The compose file offers up the UI out of the mutability fork of dump1090. It’s pretty easy on the resources and has links out to FlightAware, FlightRadar, and other sites so you can get the full details on the flights. If you updated the compose file with your lat/lon, the map will show your location as well as the distances for flights.

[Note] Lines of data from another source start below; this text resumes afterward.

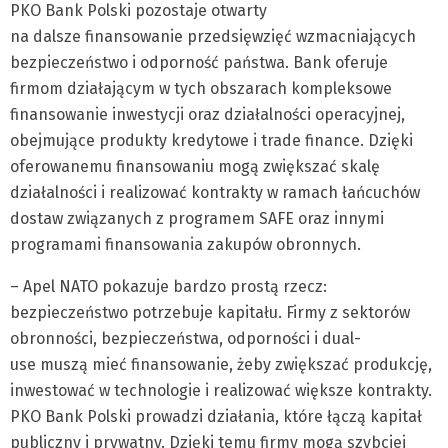
PKO Bank Polski pozostaje otwarty
na dalsze finansowanie przedsięwzięć wzmacniających
bezpieczeństwo i odporność państwa. Bank oferuje
firmom działającym w tych obszarach kompleksowe
finansowanie inwestycji oraz działalności operacyjnej,
obejmujące produkty kredytowe i trade finance. Dzięki
oferowanemu finansowaniu mogą zwiększać skalę
działalności i realizować kontrakty w ramach łańcuchów
dostaw związanych z programem SAFE oraz innymi
programami finansowania zakupów obronnych.
– Apel NATO pokazuje bardzo prostą rzecz:
bezpieczeństwo potrzebuje kapitału. Firmy z sektorów
obronności, bezpieczeństwa, odporności i dual-
use muszą mieć finansowanie, żeby zwiększać produkcję,
inwestować w technologie i realizować większe kontrakty.
PKO Bank Polski prowadzi działania, które łączą kapitał
publiczny i prywatny. Dzięki temu firmy mogą szybciej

If you’d like a much heavier, but more featureful, UI I also support the UI from the mictronics fork of dump1090. That’s available in the sungo/mictronics-ui image. You should be able to just change the image in the compose file. One word of warning: When mictronics first loads on your browser, it dumps a huge file into websql so it can cross reference data and figure out, for instance, if the flight is civilian or military. This will cause the tab to hang and most browser will scream about it. Hit ‘wait’ and eventually all will be well. The use of websql also means the mictronics UI won’t work in private mode. You can see why it’s not the default in my compose file.

Conclusion

The road was long and frustrating and obnoxious. In the end, though, I’ve got what I think is a fairly simple setup and one I’ve rebuilt a few times. Most recently, I installed a fresh rpi 3b+ with raspbian, installed docker, ran docker-compose up -d, and everything Just Worked. Hopefully that will be your experience as well.